Центр Украины, в отличие от Юга и Востока, не является монолитным образованием как по своей ментальности, так и в отношении своих политических предпочтений.


Доминирующей идеей, «связывающей воедино все земли той территории, которая традиционно называлась Наднепрянщиной, а также Полтавскую и Кировоградскую области, нет. Точно так же, как нет и общей экономической связки между ними: перегруженность технологическими комплексами Запорожья и Днепропетровска в определенном смысле соседствует с «умеренной» химической загруженностью Полтавской и Черкасской областей. При этом развитию сельского хозяйства, а также легкой промышленности здесь уделялось значительное внимание без ущерба по отношению к другим отраслям. Поэтому в разговоре о Центре речь должна идти о двойственном явлении: собственно промышленном Центре (Днепропетровская и Запорожская области), с одной стороны, и Кировоградской, Полтавской и Черкасской областях с их химической и пищевой промышленностью, а также мощным сельскохозяйственным и перерабатывающим комплексом, традиционным для Украины образом жизни и жизненным укладом.

Первое, на что хотелось обратить внимание, - это своеобразный ментальный конфликт между городским и сельским населением (населением малых, не-промышленно развитых городов), который проявился в выборе двух альтернатив, – советского технологического мышления, связанного с принадлежностью каждого человека к крупному производственному комплексу и свободой выбора как профессии, так и образа жизни. Современная специфика состоит в том, что в крупных городах население при СССР всегда было обеспечено работой, имело, - по сравнению с теми же малыми городами, - гарантированную социальную защиту и относительно высокий доход и, кроме того, гарантию своего материального обеспечения. При этом, - сознательно или бессознательно, - оно было обязано государству, которое их нещадно эксплуатировало. Но затем стало очевидным, - уход с производства означает потерю стабильности и социальной обеспеченности. И если ранее главенствующим фактором выступало осознание принадлежности к «передовому» производству и технологической интеллигенции (для руководителей среднего звена), то сейчас – принадлежность к производству как таковому. В этом отношении здесь проявляется то же явление, что и в Донбассе, – страх потерять работу означает страх потерять все. Осознание ментальной принадлежности к передовым технологиям заменилось подсознательной ассоциацией с хозяевами производств, которые постепенно стали и хозяевами личной свободы. К тому же необходимо учитывать и то, что государственный паттернциализм был фактически заменен паттернциализмом приватным, связанным с государством: как наемные работники, так и собственники в одинаковой степени зависимы от бюрократической системы и сформировались внутри этой самой системы.
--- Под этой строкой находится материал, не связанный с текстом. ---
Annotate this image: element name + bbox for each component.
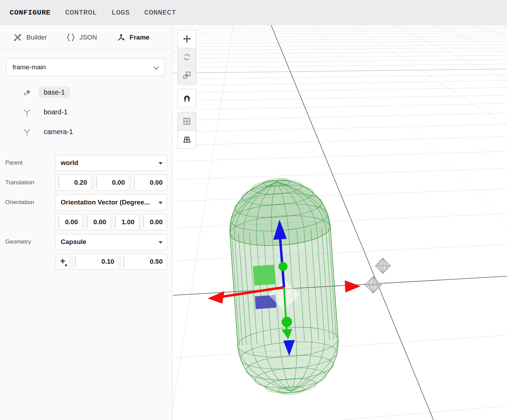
nav-logs[interactable]: LOGS bbox=[112, 9, 130, 17]
parent-select-value: world bbox=[61, 159, 78, 167]
orientation-type-select[interactable]: Orientation Vector (Degree... bbox=[55, 194, 167, 210]
tab-builder-label: Builder bbox=[26, 34, 47, 41]
magnet-icon bbox=[182, 94, 191, 103]
geometry-length-input[interactable] bbox=[121, 254, 167, 269]
snap-magnet-button[interactable] bbox=[178, 89, 196, 107]
scene-canvas bbox=[173, 25, 507, 420]
translation-label: Translation bbox=[5, 179, 55, 186]
translation-x-input[interactable] bbox=[56, 175, 91, 190]
frame-axis-icon bbox=[23, 108, 31, 116]
tree-item-label: camera-1 bbox=[39, 126, 78, 138]
geometry-label: Geometry bbox=[5, 238, 55, 245]
mode-tabs: Builder JSON Frame bbox=[0, 25, 172, 50]
orientation-th-input[interactable] bbox=[141, 215, 167, 230]
capsule-icon bbox=[23, 88, 31, 97]
nav-connect[interactable]: CONNECT bbox=[144, 9, 176, 17]
frame-select-value: frame-main bbox=[12, 63, 46, 71]
octahedron-marker[interactable] bbox=[375, 258, 390, 273]
frame-form: Parent world Translation Orientation Ori… bbox=[0, 155, 172, 270]
frame-select[interactable]: frame-main bbox=[6, 58, 165, 76]
tab-builder[interactable]: Builder bbox=[13, 33, 47, 42]
translation-z-input[interactable] bbox=[131, 175, 167, 190]
tab-frame[interactable]: Frame bbox=[117, 33, 149, 42]
x-axis-pos-arrow[interactable] bbox=[345, 280, 361, 292]
orientation-y-input[interactable] bbox=[84, 215, 111, 230]
nav-control[interactable]: CONTROL bbox=[65, 9, 97, 17]
plus-dot-icon: + bbox=[60, 256, 65, 266]
tree-item-label: board-1 bbox=[39, 106, 72, 118]
grid-icon bbox=[182, 117, 191, 126]
geometry-select-value: Capsule bbox=[61, 238, 86, 246]
config-sidebar: Builder JSON Frame frame-main bbox=[0, 25, 173, 420]
green-frame-marker[interactable] bbox=[253, 265, 275, 286]
translation-y-input[interactable] bbox=[94, 175, 129, 190]
rotate-icon bbox=[182, 53, 191, 62]
orientation-type-value: Orientation Vector (Degree... bbox=[61, 199, 150, 206]
viewport-toolbar bbox=[178, 29, 196, 153]
move-icon bbox=[182, 34, 191, 43]
component-tree: base-1 board-1 camera-1 bbox=[0, 82, 172, 142]
octahedron-marker[interactable] bbox=[365, 277, 381, 293]
triangle-down-icon bbox=[158, 202, 163, 204]
braces-icon bbox=[66, 33, 75, 42]
origin-markers bbox=[365, 258, 390, 293]
orientation-label: Orientation bbox=[5, 199, 55, 206]
parent-label: Parent bbox=[5, 159, 55, 166]
geometry-select[interactable]: Capsule bbox=[55, 234, 167, 250]
move-tool-button[interactable] bbox=[178, 30, 196, 48]
grid-perspective-button[interactable] bbox=[178, 130, 196, 148]
tree-item-label: base-1 bbox=[39, 87, 70, 98]
frame-axis-icon bbox=[117, 33, 126, 42]
triangle-down-icon bbox=[158, 162, 163, 165]
y-axis-sphere[interactable] bbox=[282, 317, 292, 327]
tree-item-camera-1[interactable]: camera-1 bbox=[0, 122, 172, 142]
geometry-radius-input[interactable] bbox=[72, 254, 119, 269]
scale-tool-button[interactable] bbox=[178, 66, 196, 84]
add-geometry-button[interactable]: + bbox=[55, 254, 70, 270]
scale-icon bbox=[182, 71, 191, 80]
orientation-z-input[interactable] bbox=[112, 215, 139, 230]
perspective-grid-icon bbox=[182, 135, 191, 144]
tab-json-label: JSON bbox=[79, 34, 97, 41]
top-nav: CONFIGURE CONTROL LOGS CONNECT bbox=[0, 0, 507, 25]
tree-item-board-1[interactable]: board-1 bbox=[0, 102, 172, 122]
y-axis-dot-handle[interactable] bbox=[278, 262, 287, 271]
nav-configure[interactable]: CONFIGURE bbox=[10, 9, 51, 17]
tab-json[interactable]: JSON bbox=[66, 33, 97, 42]
scene-viewport[interactable] bbox=[173, 25, 507, 420]
tree-item-base-1[interactable]: base-1 bbox=[0, 82, 172, 102]
tools-icon bbox=[13, 33, 22, 42]
orientation-x-input[interactable] bbox=[56, 215, 82, 230]
grid-lines bbox=[173, 25, 507, 420]
tab-frame-label: Frame bbox=[130, 34, 149, 41]
chevron-down-icon bbox=[154, 64, 159, 70]
parent-select[interactable]: world bbox=[55, 155, 167, 171]
triangle-down-icon bbox=[158, 241, 163, 244]
frame-axis-icon bbox=[23, 128, 31, 136]
rotate-tool-button[interactable] bbox=[178, 48, 196, 66]
grid-plane-button[interactable] bbox=[178, 112, 196, 130]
Кроме этого, необходимо учесть и другое: большинство металлургических и добывающих производств тесно связано с Донецком, что также – на подсознательном уровне – усиливает страх потерять работу, а потому мотивировка индивидуальных действий в конечном счете обусловлена экономическими причинами, но не требованиями личной свободы. Что, в принципе, неудивительно, - коллективное самосознание, сначала насаждаемое Российской империей, постепенно трансформировалось в советское «массовое сознание», хотя по своей сути первое ничем не отличается от второго.

Следующий аспект – исторический. Как ни парадоксально, после падения «казацкого времени» исконно украинские территории – Днепропетровщина и, прежде всего, Запорожье – были мало заселены, особенно после практически столетнего тотального политического, и физического уничтожения казачества и казацкого вольнодумства. Массовое заселение огромного пространства восходит к двум «волнам» переселения. Во-первых, «потемкинский транзит» в Таврию, при котором российское население, вместо вытесненного украинского, оседало на теперешней Днепропетрвщине. Во-вторых, «уральский транзит» конца 19-начала 20 веков, когда обнаруженные рудные запасы сформировали базовые условия для приоритетного развития металлургического комплекса. При этом переселение касалось как «простонародья», так и инженерно-технических работников, включая и управленцев советского призыва. Как и на примере Донбасса, украинский трудовой резерв, прежде всего с Западной Украины, был проигнорирован, а государственная политика была направлена на формирование этнического, а значит и «ментального» котла, что в целом сначала отвечало логике креатирования единого «русского», а затем уже «советского» народа.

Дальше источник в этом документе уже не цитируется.